Tomato Aspic Salad
|Unflavored gelatin||1 Tablespoon|
|Tomato juice||2 Cup (32 tbs)|
|Garlic salt||1 Dash|
|Celery salt||1 Dash|
|Green pepper||2 Tablespoon, chopped|
|Cottage cheese||1⁄2 Pint|
|Evaporated milk||1⁄2 Cup (8 tbs)|
|Mayonnaise||1⁄3 Cup (5.33 tbs)|
|Lemon juice||1 Tablespoon|
|Celery||1⁄2 Cup (8 tbs), diced|
|Cucumber||1⁄2 Cup (8 tbs), diced|
1. In 1/4 cup cold water, put in the gelatin to soften.
2. In a saucepan, pour in the tomato juice and heat to boiling point. Add the dissolve softened gelatin in hot juice and mix well.
3. Add vinegar, 1/4 tea- spoon salt, garlic salt, celery salt and onion salt to the mixture and mix well. Pour into oiled 2-quart salad mold and chill until firm.
4. Soften remaining gelatin in 1/4 cup cold water and add 1/3 cup boiling water; stir until dissolved. Set this aside to chill till partially thick.
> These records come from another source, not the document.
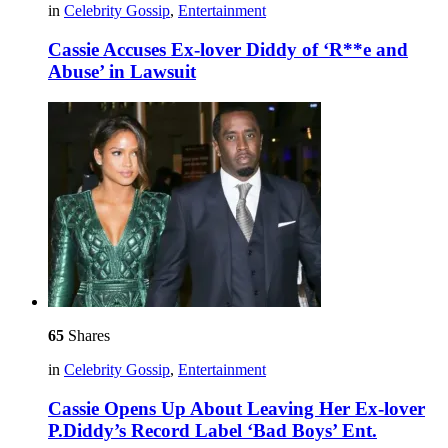
in
Celebrity Gossip
,
Entertainment
Cassie Accuses Ex-lover Diddy of ‘R**e and
Abuse’ in Lawsuit
65
Shares
in
Celebrity Gossip
,
Entertainment
Cassie Opens Up About Leaving Her Ex-lover
P.Diddy’s Record Label ‘Bad Boys’ Ent.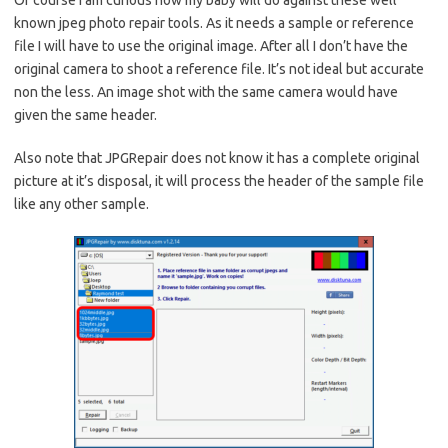
Of course I am curious how my baby will do against these well
known jpeg photo repair tools. As it needs a sample or reference
file I will have to use the original image. After all I don’t have the
original camera to shoot a reference file. It’s not ideal but accurate
non the less. An image shot with the same camera would have
given the same header.
Also note that JPGRepair does not know it has a complete original
picture at it’s disposal, it will process the header of the sample file
like any other sample.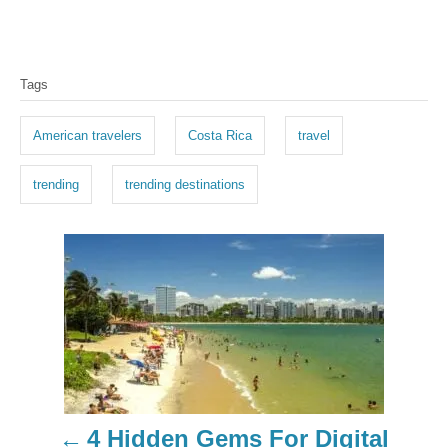
T
Tags
a
g
American travelers
Costa Rica
travel
s
trending
trending destinations
P
o
s
t
n
4 Hidden Gems For Digital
5. Add green pepper, cottage cheese, milk, mayonnaise, lemon juice, remaining salt, celery and cucumber to partially thickened gelatin and whip well.
6. Score top of firm tomato juice mixture with tines of fork lightly and pour cheese mixture over tomato juice mixture. Chill until firm.
7. Unmold and then garnish with greens and ripe olives.